In all likelihood, it's like you said- they just don't track shit in their own show. The more cursed option is that they know exactly what they're doing, are playing all of us for fools, and Andres' cursed backstory is a gendbend version of The Tale of Genji.
Can I ask you to share your writing process a bit (I don't remember if you've answered a question like that before)? I think you once said that you write the whole thing first and then brush it up as you publish chapter by chapter; do you draw a storylines map (real or mental), write down things you surely want to include and then with that research you go in, or you go with the flow, so to speak?
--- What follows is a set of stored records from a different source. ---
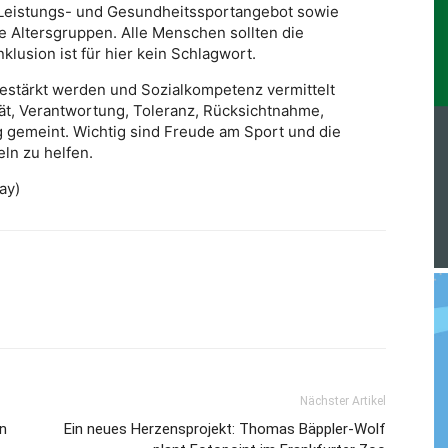
- Leistungs- und Gesundheitssportangebot sowie
lle Altersgruppen. Alle Menschen sollten die
lusion ist für hier kein Schlagwort.
gestärkt werden und Sozialkompetenz vermittelt
tät, Verantwortung, Toleranz, Rücksichtnahme,
 gemeint. Wichtig sind Freude am Sport und die
eln zu helfen.
ay)
Nächster Artikel
n
Ein neues Herzensprojekt: Thomas Bäppler-Wolf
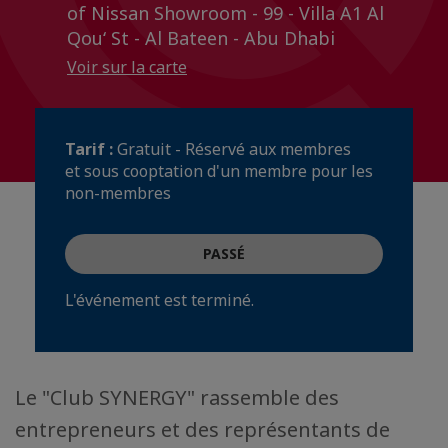
of Nissan Showroom - 99 - Villa A1 Al
Qouʻ St - Al Bateen - Abu Dhabi
Voir sur la carte
Tarif :
Gratuit - Réservé aux membres
et sous cooptation d'un membre pour les
non-membres
PASSÉ
L'événement est terminé.
Le "Club SYNERGY" rassemble des
entrepreneurs et des représentants de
For sure! I might have talked about it once or twice but it would’ve been a long time ago and anyway things change over time
I used to always physically write out an outline for every story, with bullet points, sub-sections, all that good stuff. These days I use a google doc for notes and outlines, and my outlines are more paragraphs/sections of pre-written dialogue stitched together in roughly chronological order for me to use as a sort of map to get from point a to b to c and so on. Important plot or character details get written down just so I won’t forget them if I end up not working on the story for a while (learned that one the hard way). I also jot down songs and words and turns of phrase that seem like they belong and might or might fit into the final product.
just for example, this is just a look at my notes doc for the new Joker/OC fic I haven’t really done much with yet (but have like 10 pages of notes for):
It functions as a sort of toolchest that I put together over time and pull from as I work, but it’s all pretty fluid. Some things don’t get used at all, some things get co-opted by other fics– it’s part of why I do write a full first draft before I start sharing anything publicly; primarily it’s because I’m pretty shitty at continuity unless I can look at the whole thing at once but it’s also because it gives me a longer time to look at what I’ve written and decide what doesn’t work, what’s clumsily done and needs to be cut or re-written. (spoiler alert for myself but if something doesn’t sit well with me the first time I re-read it then it’s not going to get any better and I’m better off cutting it and writing something different than waiting and hoping it will!)
I love having my notes, but when it comes to the actual writing process I’m very much a “discovery” writer, wherein I sit down knowing what I need to achieve plotwise, but the details, dialogue, and overall means of getting these people from one plot point to another are 95% a mystery to me, and they come to me as I’m putting the words down.
(I miss being in college and being able to stay up till dawn most nights because this style of writing works much better if you have eight hours in which to really immerse yourself in the zone, and now I have a full time job and a mortgage and 1 dog and 2 cats and it is much more difficult to find the time to just write 😣 woe!)
I write more days than I don’t, but because of life stuff it’s often just chunks of 500 words here and there and it takes a while to get a full draft going– but I hate the times when I just go without writing at all for like a month, so I make an effort to do at least a little bit most days, even if it’s something purely self-indulgent that’ll never see the light of day. My most productive days, though, are when I do have extra time and can shut myself up in my room with just a reading lamp on, a movie score playing (lately I favor the Annihilation soundtrack), and using this app to keep me from getting distracted while I work. Fingers crossed for more of those.
idk if this was the sort of answer you wanted, let me know if you have other questions about it all!